When it comes to the printed rulebook, I like hardcover more for the longevity of the format, but softcover works well, too. My old game books for the systems I played were mostly softcover — DC Heroes might have a box, but the books were softbound. James Bond: 007 was all softcover, and by today’s standard very lightweight with a page count of 130 pages or so for the core book and maybe a total of 50,000 words. Castle Falkenstein‘s main book was a (partly) full-color, hardback, but all the splatbooks were softcover and grayscale inside. Atomic Robo is softcover, and so is most of the Evil Hat stuff, but most of my Cortex stuff is hardbound. Exile Games does great, high-quality stuff, hardbound, but is it necessary?

This question has actually been pretty forward in my mind as Black Campbell Entertainment is ramping up its product line — how much of this trend to full-color, hardcover, “big” book is superlative?
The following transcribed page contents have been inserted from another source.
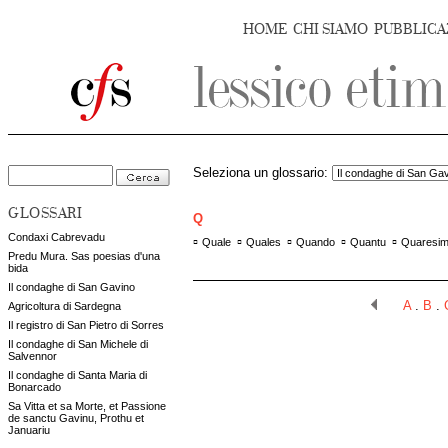
HOME
CHI SIAMO
PUBBLICA
Seleziona un glossario:
GLOSSARI
Q
Condaxi Cabrevadu
▫
▫
▫
▫
▫
Quale
Quales
Quando
Quantu
Quaresi
Predu Mura. Sas poesias d'una
bida
Il condaghe di San Gavino
A
.
B
.
Agricoltura di Sardegna
Il registro di San Pietro di Sorres
Il condaghe di San Michele di
Salvennor
Il condaghe di Santa Maria di
Bonarcado
Sa Vitta et sa Morte, et Passione
de sanctu Gavinu, Prothu et
Januariu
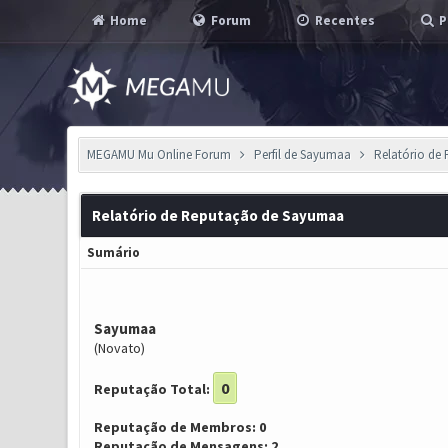
Home
Forum
Recentes
P
MEGAMU Mu Online Forum
Perfil de Sayumaa
Relatório de
Relatório de Reputação de Sayumaa
Sumário
Sayumaa
(Novato)
0
Reputação Total:
Reputação de Membros: 0
Reputação de Mensagens: 2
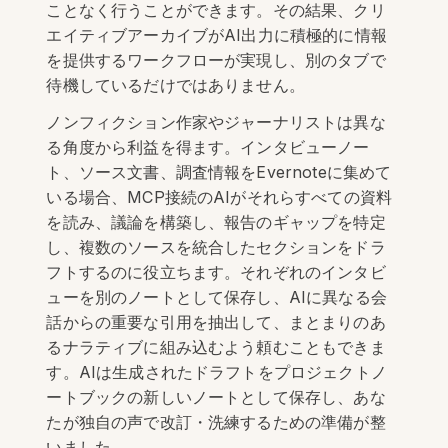
ことなく行うことができます。その結果、クリ
エイティブアーカイブがAI出力に積極的に情報
を提供するワークフローが実現し、別のタブで
待機しているだけではありません。
ノンフィクション作家やジャーナリストは異な
る角度から利益を得ます。インタビューノー
ト、ソース文書、調査情報をEvernoteに集めて
いる場合、MCP接続のAIがそれらすべての資料
を読み、議論を構築し、報告のギャップを特定
し、複数のソースを統合したセクションをドラ
フトするのに役立ちます。それぞれのインタビ
ューを別のノートとして保存し、AIに異なる会
話からの重要な引用を抽出して、まとまりのあ
るナラティブに組み込むよう頼むこともできま
す。AIは生成されたドラフトをプロジェクトノ
ートブックの新しいノートとして保存し、あな
たが独自の声で改訂・洗練するための準備が整
いました。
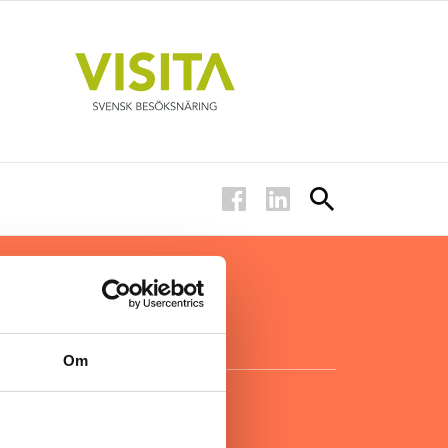
ar inom
för ägare
ta
.
Om
KONTAKT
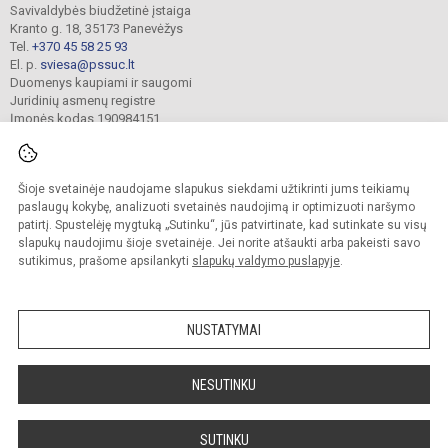
Savivaldybės biudžetinė įstaiga
Kranto g. 18, 35173 Panevėžys
Tel.
+370 45 58 25 93
El. p.
sviesa@pssuc.lt
Duomenys kaupiami ir saugomi
Juridinių asmenų registre
Įmonės kodas 190984151
Šioje svetainėje naudojame slapukus siekdami užtikrinti jums teikiamų
© 2021. Panevėžio „Šviesos“ ugdymo centras. Visos teisės saugomos.
Kopijuoti turinį be raštiško administracijos sutikimo griežtai draudžiama.
paslaugų kokybę, analizuoti svetainės naudojimą ir optimizuoti naršymo
patirtį. Spustelėję mygtuką „Sutinku“, jūs patvirtinate, kad sutinkate su visų
Prieinamumo paraiška
Slapukų valdymas
slapukų naudojimu šioje svetainėje. Jei norite atšaukti arba pakeisti savo
sutikimus, prašome apsilankyti
slapukų valdymo puslapyje
.
Sumanus būdas atnaujinti
mokyklos interneto
svetainę
NUSTATYMAI
NESUTINKU
SUTINKU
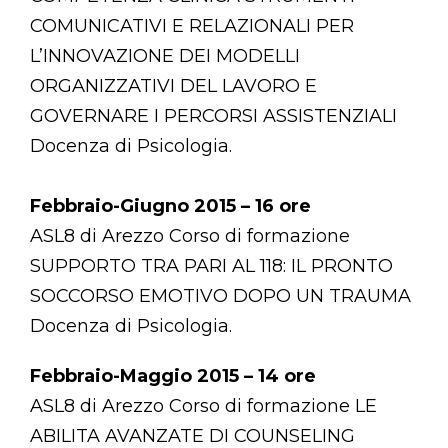
COMUNICATIVI E RELAZIONALI PER
L’INNOVAZIONE DEI MODELLI
ORGANIZZATIVI DEL LAVORO E
GOVERNARE I PERCORSI ASSISTENZIALI
Docenza di Psicologia.
Febbraio-Giugno 2015 – 16 ore
ASL8 di Arezzo Corso di formazione
SUPPORTO TRA PARI AL 118: IL PRONTO
SOCCORSO EMOTIVO DOPO UN TRAUMA
Docenza di Psicologia.
Febbraio-Maggio 2015 – 14 ore
ASL8 di Arezzo Corso di formazione LE
ABILITA AVANZATE DI COUNSELING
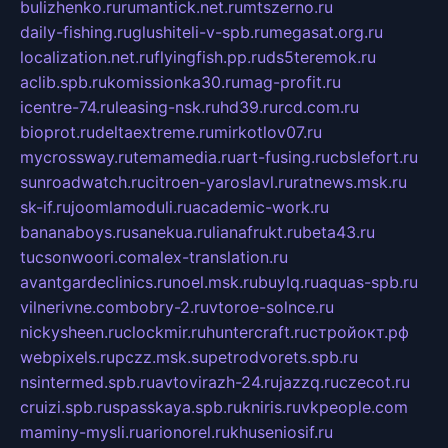
bulizhenko.ru
rumantick.net.ru
mtszerno.ru
daily-fishing.ru
glushiteli-v-spb.ru
megasat.org.ru
localization.net.ru
flyingfish.pp.ru
ds5teremok.ru
aclib.spb.ru
komissionka30.ru
mag-profit.ru
icentre-74.ru
leasing-nsk.ru
hd39.ru
rcd.com.ru
bioprot.ru
deltaextreme.ru
mirkotlov07.ru
mycrossway.ru
temamedia.ru
art-fusing.ru
cbslefort.ru
sunroadwatch.ru
citroen-yaroslavl.ru
ratnews.msk.ru
sk-if.ru
joomlamoduli.ru
academic-work.ru
bananaboys.ru
sanekua.ru
lianafrukt.ru
beta43.ru
tucsonwoori.com
alex-translation.ru
avantgardeclinics.ru
noel.msk.ru
buylq.ru
aquas-spb.ru
vilnerivne.com
bobry-2.ru
vtoroe-solnce.ru
nickysheen.ru
clockmir.ru
huntercraft.ru
стройокт.рф
webpixels.ru
pczz.msk.su
petrodvorets.spb.ru
nsintermed.spb.ru
avtovirazh-24.ru
jazzq.ru
czecot.ru
cruizi.spb.ru
spasskaya.spb.ru
kniris.ru
vkpeople.com
maminy-mysli.ru
arionorel.ru
khuseniosif.ru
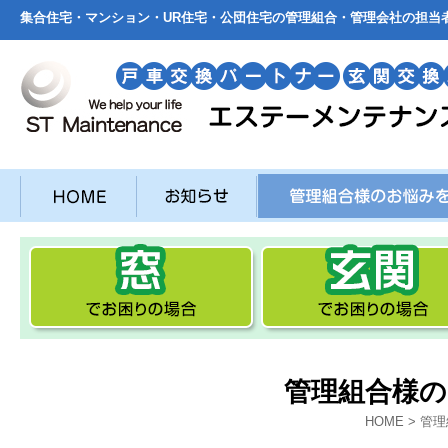
集合住宅・マンション・UR住宅・公団住宅の管理組合・管理会社の担当
管理組合様
HOME
> 管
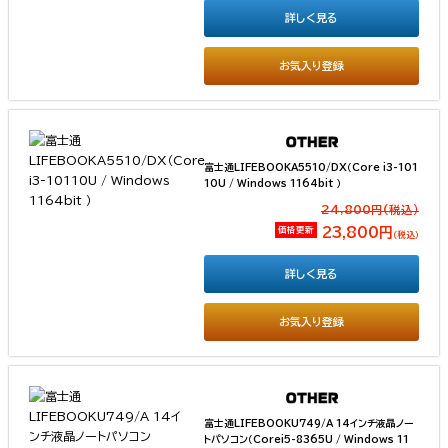
詳しく見る
お気入り登録
富士通LIFEBOOKA5510/DX（Core i3-101
10U / Windows 1164bit ）
24,800円(税込）
価格更新
23,800円
（税込）
詳しく見る
お気入り登録
富士通LIFEBOOKU749/A 14インチ液晶ノー
トパソコン（Corei5-8365U / Windows 11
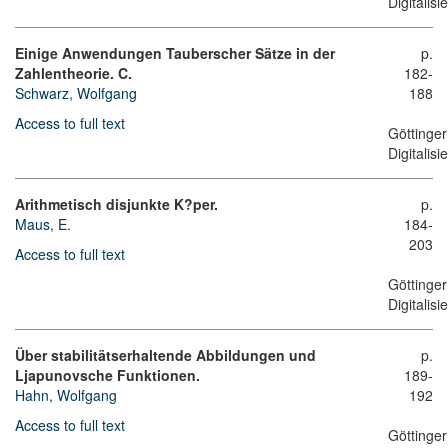
Digitalis
Einige Anwendungen Tauberscher Sätze in der
p.
Zahlentheorie. C.
182-
Schwarz, Wolfgang
188
Access to full text
Göttinger
Digitalis
Arithmetisch disjunkte K?per.
p.
Maus, E.
184-
203
Access to full text
Göttinger
Digitalis
Über stabilitätserhaltende Abbildungen und
p.
Ljapunovsche Funktionen.
189-
Hahn, Wolfgang
192
Access to full text
Göttinger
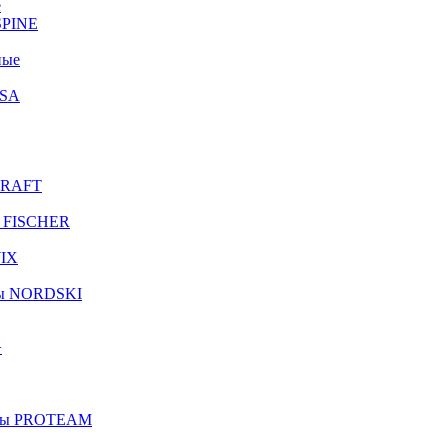
е
SPINE
ные
ISA
CRAFT
ы FISCHER
WIX
ры NORDSKI
+
оры PROTEAM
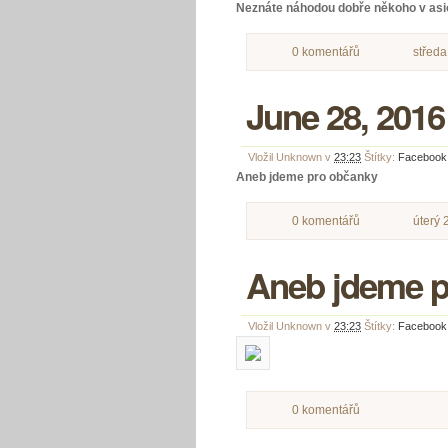
Neznáte náhodou dobře někoho v asi
0 komentářů
středa
June 28, 2016
Vložil
Unknown
v
23:23
Štítky:
Facebook
Aneb jdeme pro občanky
0 komentářů
úterý 
Aneb jdeme p
Vložil
Unknown
v
23:23
Štítky:
Facebook
0 komentářů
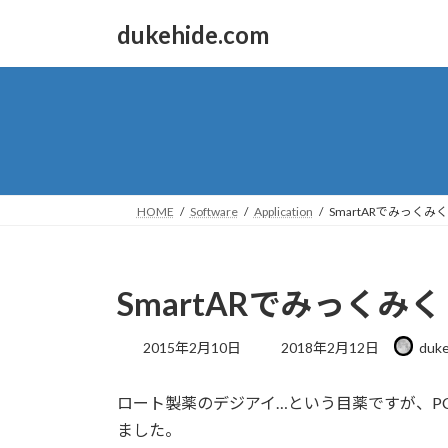
コ
ナ
dukehide.com
ン
ビ
テ
ゲ
ン
ー
ツ
シ
へ
ョ
ス
ン
キ
に
ッ
移
HOME
Software
Application
SmartARでみっくみく
プ
動
SmartARでみっくみく
最
2015年2月10日
2018年2月12日
duke
終
更
ロート製薬のデジアイ…という目薬ですが、P
新
日
ました。
時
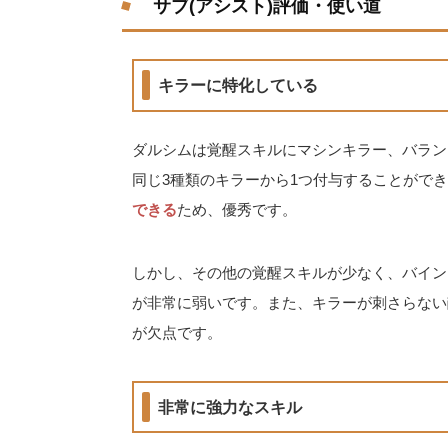
サブ(アシスト)評価・使い道
キラーに特化している
ダルシムは覚醒スキルにマシンキラー、バラン
同じ3種類のキラーから1つ付与することがで
できる
ため、優秀です。
しかし、その他の覚醒スキルが少なく、バイン
が非常に弱いです。また、キラーが刺さらない
が欠点です。
非常に強力なスキル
Is it better to have 300 pages of full-color with loads of artwork to evoke the mood of the game, or is it better to keep the interior layout simple, uncluttered, and simply push the information you need to the players as simply and clearly as possible. (I’m leaning to the latter…)

So hardcover or softcover, my answer is: As long as the binding is done well, it probably doesn’t matter. Once a group learns a game, there’s usually a lot less flipping through a rulebook, which means its lifespan increases. Is hardcover nice to have? You betcha. I have the faux leather Space:1889 book — that bit of excess is utterly pointless; the usual hardcover, or a softcover would do just as well, but that particular setting has real sentimental value to me for many reasons, so the fake leather is pleasing to me. But ultimately, I’m still a print guy for rule books.

Easily, I have been most affected by GMing games. From the beginning, living in a small town with a small gaming community, I was often the guy that was willing to pick up the baton and run the game. I was nearly always able to come up with something on the fly, I had a good grasp of scene beats and purpose from having been a film buff from an early age, so I was the guy that ran most of the games. That didn’t change in the intervening 30+ years; others would take up the reigns, but almost always dropped back to playing because they didn’t like the preparation for the game.

It’s what I like to do best. And because it requires retooling plots, characters, and ideas on the fly, or in the hours after the players upended your apple cart in the play session, I learned how to edit on the fly. The ability to plot, to create realistic settings and characters, and to toss what isn’t working, now matter how much I liked the material, had the effect of making me a fast, excellent researcher; a good editor with little worry about axing things that didn’t work; and a solid storyteller.

My desire for verisimilitude — from the early days of running spy-fi with James Bond:007 RPG, to knowing the history of the Victorian period for my Space:1889, to ’30s America for the Hollow Earth Expedition game — much of my professional life has been guided by the interests my gaming has engendered. I went into intelligence because of my love of the genre. I studied history because it’s a writer’s medium ( it really is a genre of storytelling; it’s not a social science — sorry, folks, but we’re just novelists with pretensions to truthiness.) I focused on the late 19th Century, then my doctoral studies mostly revolved around technology and society in the interwar period of the US.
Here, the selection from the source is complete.